Fraction eluted in 0.1 M phosphate buffer [matrix 24 h (control) 0.1 M]

The NMR spectra of the fraction eluted in 0.1 M buffer [matrix 24h (control) 0.1M] showed signals of varying intensities, indicating structural heterogeneity (Figure 4 and Supplementary Figures 720). The 1H NMR spectrum contained signals for anomeric protons at δ 4.50–5.32, a CH3-C group (H-3 of lactic acid) at δ 1.35, other sugar ring protons at δ 3.39–4.50, N-acetyl groups at δ 2.02–2.09, and CH3-groups at δ 1.36–1.44. The 13C NMR spectrum contained signals for anomeric carbons at δ 100.3–103.6, a number of OCH2 groups at δ 61.06–66.2, nitrogen-bearing carbons at δ 56.0–57.3, methyl groups at δ 19.8 (C-3 of lactic acid), one COOH group (C-1 of lactic acid) at δ 182.1, other sugar ring carbons at δ 64.7–78.1, and N-acetyl groups at δ 23.5 (CH3) and 175.9 (CO).

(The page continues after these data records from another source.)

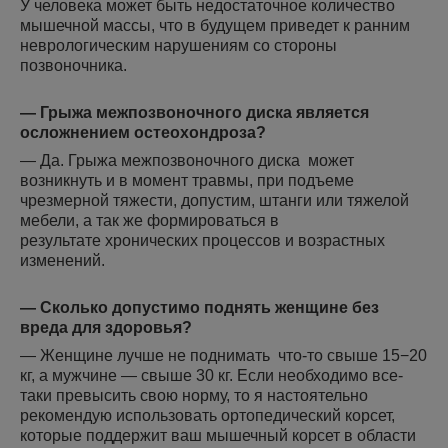
У человека может быть недостаточное количество
мышечной массы, что в будущем приведет к ранним
неврологическим нарушениям со стороны
позвоночника.
— Грыжа межпозвоночного диска является
осложнением остеохондроза?
— Да. Грыжа межпозвоночного диска может
возникнуть и в момент травмы, при подъеме
чрезмерной тяжести, допустим, штанги или тяжелой
мебели, а так же формироваться в
результате хронических процессов и возрастных
изменений.
— Сколько допустимо поднять женщине без
вреда для здоровья?
— Женщине лучше не поднимать что-то свыше 15−20
кг, а мужчине — свыше 30 кг. Если необходимо все-
таки превысить свою норму, то я настоятельно
рекомендую использовать ортопедический корсет,
которые поддержит ваш мышечный корсет в области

The spectra were assigned using 1H,1H COSY, TOCSY, ROESY, 1H,13C HSQC, HSQC-TOCSY, and HMBC experiments (Table 5 and Figure 4). It was found that the sample contained five mannose (C, D, E, H, I), four glucosamine (F, F’, G, G’), and one glucose (J) residue. The α-linkage (C, D, E) and β-linkages of Man (H, I), GlcpN (F, G), and Glc (J) were established using characteristic C-5 chemical shifts (Table 5) and the presence of H-1/H-2 cross-peaks for units C, D, and E and H-1/H-5 cross-peaks for units F-J in the ROESY spectrum (Table 6). In this way, the β-configuration of the mannose residues (H and I), GlcNAc (F and G) and glucose (J) was inferred by a comparison of the C-5 chemical shifts at 76.4–77.7 with the published values of δ 73.3 and 77.0 for α- and β-Manp, 72.5 and 76.8 for α- and β-GlcNAc, and 72.4 and 76.8 for α- and β-Glc, respectively (Lipkind et al., 1988), as averaged and stored in the GODDESS carbohydrate NMR database (Kapaev and Toukach, 2016).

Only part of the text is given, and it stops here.